A vulnerability considered to be of high severity affected Bitcoin Core until May 2023. This vulnerability and two more, considered to be of medium severity, affected the Bitcoin Core project until version 25.0. The public disclosure of these flaws and their resolutions are due to Niklas Gögge, a developer who announced them through the Bitcoin developers mailing list. The first, higher risk, allows attackers to “remotely block Bitcoin Core nodes by triggering an assertion in the blocktxn message handling logic.” Blocktxn message handling logic refers to how Bitcoin network nodes handle and process messages containing requested block transactions.

Niklas Gögge revealed the vulnerabilities on the bitcoin developers mailing list. Source: groups.google.com/g/bitcoindev/ In summary, this message handling allows you to request missing transactions in the most recent block and rebuild complete blocks to ensure their integrity on the chain. This message encoding logic It is crucial to ensure the synchronization of the nodes and the data contained therein.

The exploitation of this vulnerability, which is still possible in versions of Bitcoin Core prior to 25.0, was that attackers were able to collide (make two different blocks share the same identifier) ​​nodes on purpose, intervening in the blocktxn management logic. Node collisions have important consequences, none of which involve the possibility of stealing bitcoin. Among them, blocking the nodes. Blocking them causes that the number of active nodes decreases, which reduces the decentralization and resilience of the network. In turn, this could potentially slow down the network.

Two other vulnerabilities in old versions of Bitcoin Core

Another vulnerability, this one of medium severity, affected the propagation of blocks in the Bitcoin chain. According to Bitcoin Core, before version 25.0 “a peer that sent mutated blocks could delete the download status of other peers that also announced the block to us, making it difficult for the block to propagate.” The Bitcoin node client claims that this vulnerability was fixed by ensuring that a participant can only affect its own block download stateand not the download status of other nodes.
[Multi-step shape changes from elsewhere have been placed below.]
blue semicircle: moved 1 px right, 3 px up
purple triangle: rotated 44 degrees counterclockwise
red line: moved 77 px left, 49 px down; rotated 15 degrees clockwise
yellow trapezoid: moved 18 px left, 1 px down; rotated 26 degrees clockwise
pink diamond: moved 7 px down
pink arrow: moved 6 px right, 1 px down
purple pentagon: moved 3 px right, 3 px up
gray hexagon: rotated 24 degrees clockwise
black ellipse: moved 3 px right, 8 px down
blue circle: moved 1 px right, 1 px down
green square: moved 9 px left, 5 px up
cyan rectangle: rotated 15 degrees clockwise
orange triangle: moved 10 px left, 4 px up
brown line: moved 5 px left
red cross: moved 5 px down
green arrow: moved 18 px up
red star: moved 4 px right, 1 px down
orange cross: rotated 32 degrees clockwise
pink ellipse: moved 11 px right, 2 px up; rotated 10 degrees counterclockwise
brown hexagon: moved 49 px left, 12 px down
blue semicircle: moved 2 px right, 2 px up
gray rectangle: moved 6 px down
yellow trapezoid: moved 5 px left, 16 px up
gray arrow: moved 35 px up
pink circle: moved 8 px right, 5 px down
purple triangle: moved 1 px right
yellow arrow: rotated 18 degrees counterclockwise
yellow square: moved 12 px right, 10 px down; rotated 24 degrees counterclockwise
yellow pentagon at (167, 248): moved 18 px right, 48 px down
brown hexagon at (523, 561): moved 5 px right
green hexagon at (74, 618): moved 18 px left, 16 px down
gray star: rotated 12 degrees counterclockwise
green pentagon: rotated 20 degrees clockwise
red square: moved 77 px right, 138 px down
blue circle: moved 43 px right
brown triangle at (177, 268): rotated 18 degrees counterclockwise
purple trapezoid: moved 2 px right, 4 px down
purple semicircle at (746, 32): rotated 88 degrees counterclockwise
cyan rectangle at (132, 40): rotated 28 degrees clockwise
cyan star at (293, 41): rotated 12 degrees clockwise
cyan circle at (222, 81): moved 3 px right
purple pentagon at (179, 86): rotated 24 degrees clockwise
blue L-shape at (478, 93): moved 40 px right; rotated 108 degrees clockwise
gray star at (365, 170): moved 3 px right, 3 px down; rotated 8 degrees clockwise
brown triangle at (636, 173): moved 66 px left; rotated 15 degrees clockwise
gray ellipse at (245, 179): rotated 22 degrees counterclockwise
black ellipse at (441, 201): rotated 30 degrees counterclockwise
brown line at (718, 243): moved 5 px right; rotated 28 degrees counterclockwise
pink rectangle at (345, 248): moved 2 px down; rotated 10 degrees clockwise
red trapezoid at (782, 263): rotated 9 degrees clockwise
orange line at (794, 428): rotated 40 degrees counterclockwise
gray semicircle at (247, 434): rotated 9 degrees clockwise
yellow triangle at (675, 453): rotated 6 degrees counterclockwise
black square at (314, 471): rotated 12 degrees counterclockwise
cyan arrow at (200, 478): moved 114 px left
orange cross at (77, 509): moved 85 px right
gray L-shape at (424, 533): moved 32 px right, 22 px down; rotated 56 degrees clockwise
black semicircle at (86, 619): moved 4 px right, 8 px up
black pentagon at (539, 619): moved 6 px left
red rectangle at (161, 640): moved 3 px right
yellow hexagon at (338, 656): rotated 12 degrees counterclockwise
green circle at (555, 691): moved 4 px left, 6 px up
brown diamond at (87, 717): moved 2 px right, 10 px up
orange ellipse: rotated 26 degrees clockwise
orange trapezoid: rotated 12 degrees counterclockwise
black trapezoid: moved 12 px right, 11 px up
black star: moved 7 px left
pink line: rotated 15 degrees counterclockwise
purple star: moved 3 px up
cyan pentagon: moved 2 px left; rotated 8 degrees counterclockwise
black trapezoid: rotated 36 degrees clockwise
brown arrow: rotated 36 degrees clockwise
Mutated blocks are invalid blocks that contain altered information that does not correspond to the transactions contained therein.

A third error, also of medium severity, produced a denial of service in the propagation of blocks in the chain. That is, an overload of inventory messages that grew too large. This caused (and still does in older versions of Bitcoin Core) an increase in the time needed to sort inventory messages that announce transactions to other nodes. This affected the ability of the involved nodes to communicate with their peers. Recently, Bitcoin Core updated its security advisory policy regarding vulnerabilities in Bitcoin. This difference between four types of vulnerabilities: low, medium, high and critical, that are revealed from two weeks to a year after they are found.

As BitcoinDynamic reported in this note, none of the three vulnerabilities presented have the maximum risk status.